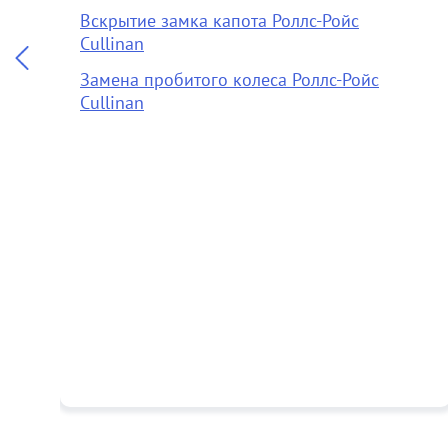
Вскрытие замка капота Роллс-Ройс
Cullinan
Замена пробитого колеса Роллс-Ройс
Cullinan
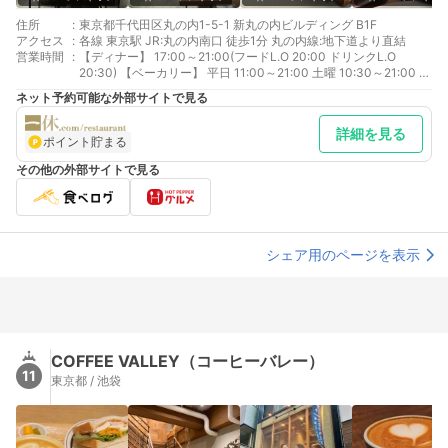
住所
:
東京都千代田区丸の内1-5-1 新丸の内ビルディング B1F
アクセス
:
各線 東京駅 JR:丸の内南口 徒歩1分 丸の内線:地下道より直結
営業時間
:
【ディナー】 17:00～21:00(フードL.O 20:00 ドリンクL.O
20:30) 【ベーカリー】 平日 11:00～21:00 土曜 10:30～21:00 日
祝 10:30～20:00 【ランチ】(予約不可) 平日 11:00～14:00、土
ネット予約可能な外部サイトで見る
日祝 10:30～15:00 【カフェ】(予約不可) 平日 14:00～、土日祝
15:00～
詳細を見る
ポイント貯まる
その他の外部サイトで見る
シェア用のページを表示
COFFEE VALLEY（コーヒーバレー）
11
東京都 / 池袋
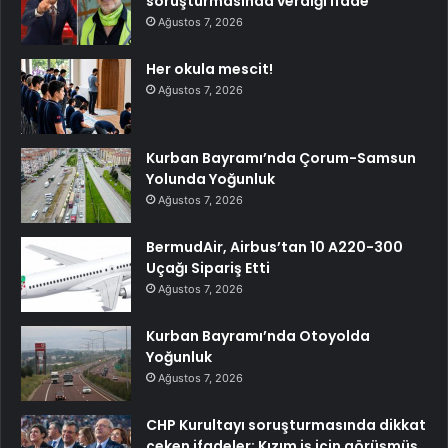
soruşturmasında verdiği ifade
Ağustos 7, 2026
Her okula mescit!
Ağustos 7, 2026
Kurban Bayramı’nda Çorum-Samsun
Yolunda Yoğunluk
Ağustos 7, 2026
BermudAir, Airbus’tan 10 A220-300
Uçağı Sipariş Etti
Ağustos 7, 2026
Kurban Bayramı’nda Otoyolda
Yoğunluk
Ağustos 7, 2026
CHP Kurultayı soruşturmasında dikkat
çeken ifadeler: Kızım iş için görüşmüş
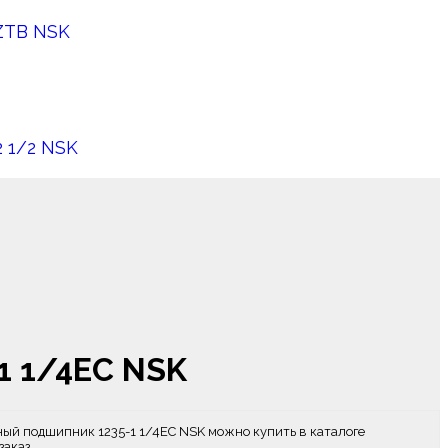
ZTB NSK
 1/2 NSK
1 1/4EC NSK
й подшипник 1235-1 1/4EC NSK можно купить в каталоге
заказ.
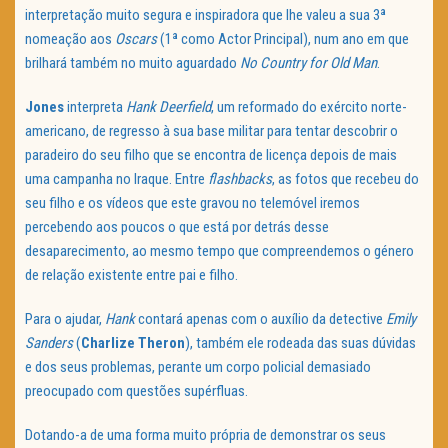
interpretação muito segura e inspiradora que lhe valeu a sua 3ª
nomeação aos
Oscars
(1ª como Actor Principal), num ano em que
brilhará também no muito aguardado
No Country for Old Man
.
Jones
interpreta
Hank Deerfield
, um reformado do exército norte-
americano, de regresso à sua base militar para tentar descobrir o
paradeiro do seu filho que se encontra de licença depois de mais
uma campanha no Iraque. Entre
flashbacks
, as fotos que recebeu do
seu filho e os vídeos que este gravou no telemóvel iremos
percebendo aos poucos o que está por detrás desse
desaparecimento, ao mesmo tempo que compreendemos o género
de relação existente entre pai e filho.
Para o ajudar,
Hank
contará apenas com o auxílio da detective
Emily
Sanders
(
Charlize Theron
), também ele rodeada das suas dúvidas
e dos seus problemas, perante um corpo policial demasiado
preocupado com questões supérfluas.
Dotando-a de uma forma muito própria de demonstrar os seus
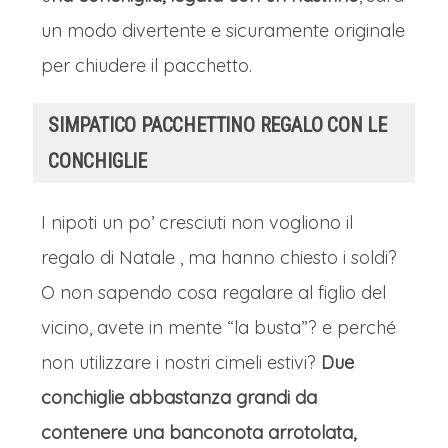
un modo divertente e sicuramente originale
per chiudere il pacchetto.
SIMPATICO PACCHETTINO REGALO CON LE
CONCHIGLIE
I nipoti un po’ cresciuti non vogliono il
regalo di Natale , ma hanno chiesto i soldi?
O non sapendo cosa regalare al figlio del
vicino, avete in mente “la busta”? e perché
non utilizzare i nostri cimeli estivi?
Due
conchiglie abbastanza grandi da
contenere una banconota arrotolata,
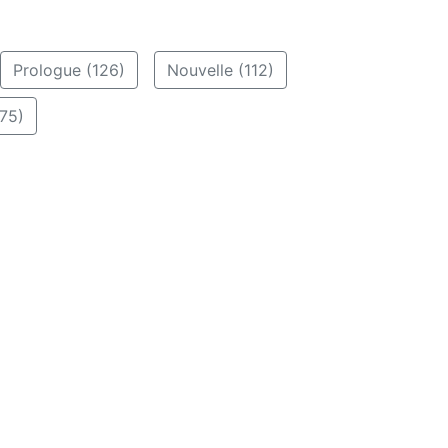
Prologue (126)
Nouvelle (112)
75)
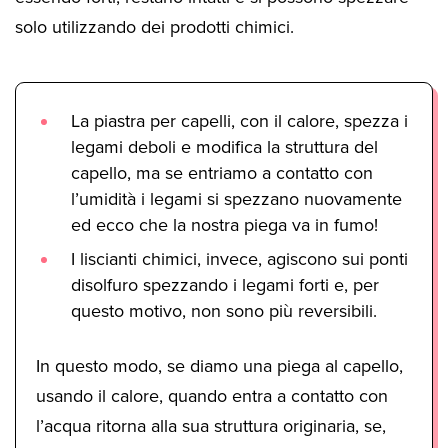
solo utilizzando dei prodotti chimici.
La piastra per capelli, con il calore, spezza i
legami deboli e modifica la struttura del
capello, ma se entriamo a contatto con
l’umidità i legami si spezzano nuovamente
ed ecco che la nostra piega va in fumo!
I liscianti chimici, invece, agiscono sui ponti
disolfuro spezzando i legami forti e, per
questo motivo, non sono più reversibili.
In questo modo, se diamo una piega al capello,
usando il calore, quando entra a contatto con
l’acqua ritorna alla sua struttura originaria, se,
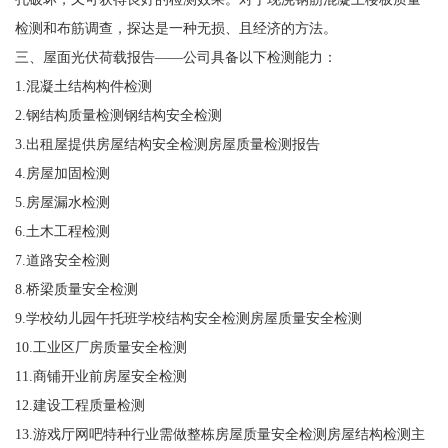
检测和布筋调查，探达是一种无损、且经济的方法。
三、屋面光伏荷载报告——公司具备以下检测能力：
1.混凝土结构构件检测
2.钢结构质量检测钢结构安全检测
3.出租屋提供房屋结构安全检测房屋质量检测报告
4.房屋加固检测
5.房屋漏水检测
6.土木工程检测
7.道路安全检测
8.桥梁质量安全检测
9.学校幼儿园午托班学校结构安全检测房屋质量安全检测
10.工业区厂房质量安全检测
11.商铺开业前房屋安全检测
12.建设工程质量检测
13.游戏厅网吧特种行业需做整栋房屋质量安全检测房屋结构检测主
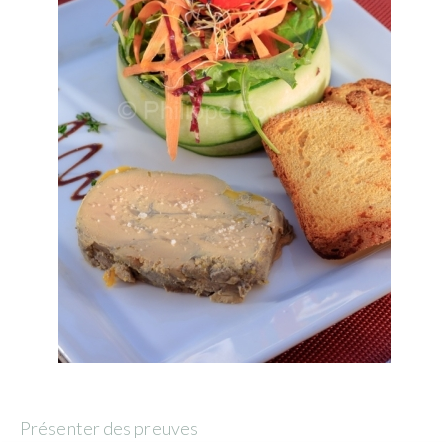
Présenter des preuves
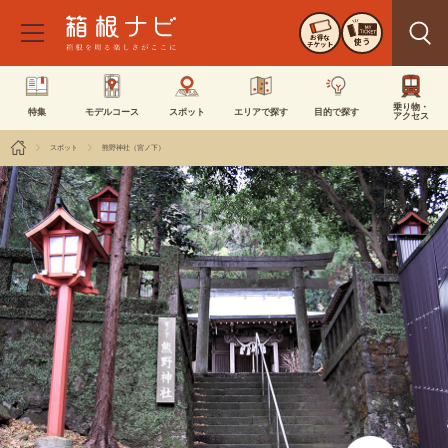
お得な
使う
チケット
乗り物・
特集
モデルコース
スポット
エリアで探す
目的で探す
アクセス
スポット
熊野神社（宮ノ下）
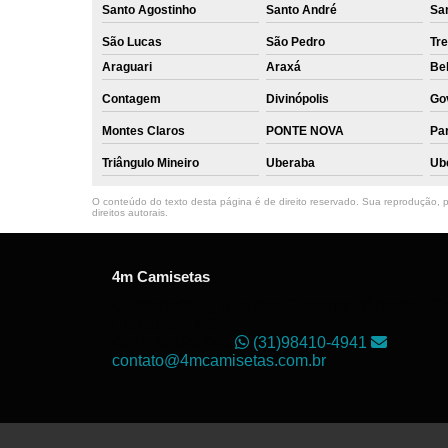
Santo Agostinho
Santo André
Sa
São Lucas
São Pedro
Tre
Araguari
Araxá
Bel
Contagem
Divinópolis
Go
Montes Claros
PONTE NOVA
Par
Triângulo Mineiro
Uberaba
Ub
O conteúdo do texto desta página é de direito reservado. Sua reprodução, pa
direitos autorais
.
4m Camisetas
Unidade01
Rua dos Guaranis, 3º Andar - Ce
Horizonte - MG
CEP: 30120-040
(31)98410-4941
contato@4mcamisetas.com.br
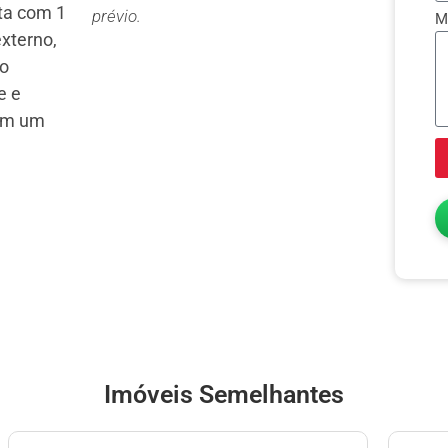
nta com 1
prévio.
M
externo,
do
e e
 em um
.
Imóveis Semelhantes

▸ **What needs to be done**: Only the lines above from the one containing "La piastra per" through the one containing "CEP: 30120-040" should be returned, verbatim and inclusive, with pictures excluded.

▸ **Answer box**:
La piastra per capelli, con il calore, spezza i
legami deboli e modifica la struttura del
capello, ma se entriamo a contatto con
l’umidità i legami si spezzano nuovamente
ed ecco che la nostra piega va in fumo!
I liscianti chimici, invece, agiscono sui ponti
disolfuro spezzando i legami forti e, per
questo motivo, non sono più reversibili.
In questo modo, se diamo una piega al capello,
usando il calore, quando entra a contatto con
l’acqua ritorna alla sua struttura originaria, se,
检测和布筋调查，探达是一种无损、且经济的方法。
三、屋面光伏荷载报告——公司具备以下检测能力：
1.混凝土结构构件检测
2.钢结构质量检测钢结构安全检测
3.出租屋提供房屋结构安全检测房屋质量检测报告
4.房屋加固检测
5.房屋漏水检测
6.土木工程检测
7.道路安全检测
8.桥梁质量安全检测
9.学校幼儿园午托班学校结构安全检测房屋质量安全检测
10.工业区厂房质量安全检测
11.商铺开业前房屋安全检测
12.建设工程质量检测
13.游戏厅网吧特种行业需做整栋房屋质量安全检测房屋结构检测主
Présenter des preuves
お得な
使う
チケット
乗り物・
特集
モデルコース
スポット
エリアで探す
目的で探す
アクセス
スポット
熊野神社（宮ノ下）
Santo Agostinho
Santo André
Sa
São Lucas
São Pedro
Tre
Araguari
Araxá
Bel
Contagem
Divinópolis
Go
Montes Claros
PONTE NOVA
Par
Triângulo Mineiro
Uberaba
Ub
O conteúdo do texto desta página é de direito reservado. Sua reprodução, pa
direitos autorais
.
4m Camisetas
Unidade01
Rua dos Guaranis, 3º Andar - Ce
Horizonte - MG
CEP: 30120-040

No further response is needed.